Observing from beyond the solar system, a cultural outsider looks in.

Thursday, May 21, 2009

A Reporter Gets Something Right on Senator Theatre!

Adam Bednar of the Messenger, move to the head of the class! A reporter finally got something right on The Senator Theatre. (Sorry to be so snarky, but local media reporting on this issue has been largely dismal.)

Mr. Bednar caught one of the key issues that came up in Senator Conway's meeting last night: even other agencies within Baltimore City government don't like the CHAP board's recent action to list the interior of The Senator on its Special List.

A quote from the article:

Where one city agency sees protection others see interference.

During a meeting Wednesday at the Senator Theater about the historic theater’s immediate future it was clear that the Commission for Historical and Architectural Preservation made an unpopular decision to place the theater’s interior on a special protective list.

Tom Kiefaber, the owner of the Senator Theatre, Kim Clarke, executive vice president of the Baltimore Development Corporation, and State Senator Joan Carter Conway all called the addition of the Senator to CHAP’s Public Interior Special List a roadblock to the financially troubled theater being sold. Kiefaber owes First Mariner Bank, the mortgage holder, $950,000.

“We thought the CHAP designation was unnecessary and ill timed,” Clarke said.

The special list is a stopgap measure that requires any owner of the theater to seek CHAP approval before it can alter the building’s interior while the Planning Department and the City Council consider whether or not to name it to Baltimore City’s Public Interior Landmark List.

“I perceive (the designation) as a barrier to get the dollars we need for the property,” Conway said.

Kiefaber, during the CHAP hearing last week and during Wednesday’s meeting, said CHAP’s actions scared away two parties that were interested in buying the Senator earlier this year.

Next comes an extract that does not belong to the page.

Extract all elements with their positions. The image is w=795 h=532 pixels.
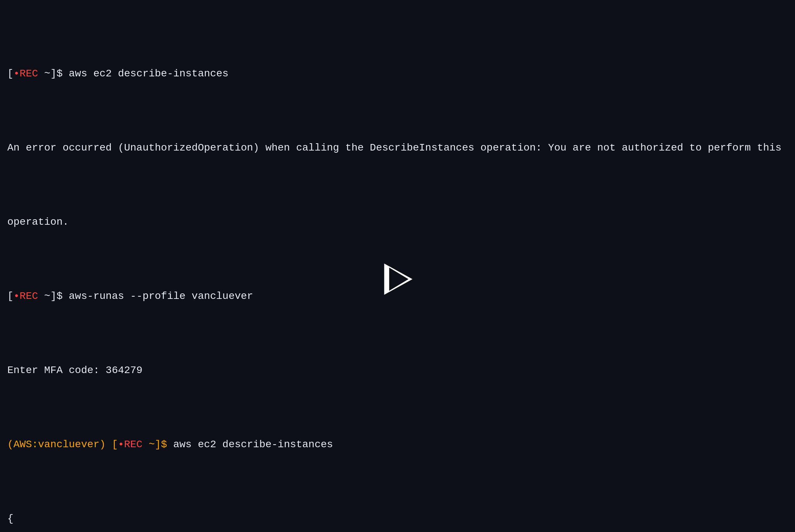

Had those negotiations come to fruition, the entire debate about whether public dollars should be used to secure the theater would be moot, Kiefaber said.


The article goes on to note that Councilman Bill Henry, who was not at the meeting, is still in favor of the CHAP actions. Henry claimed he was too busy to come to last night's meeting, but was found just after the meeting at the neighboring Zen West restaurant hanging out and getting a report from other city officials.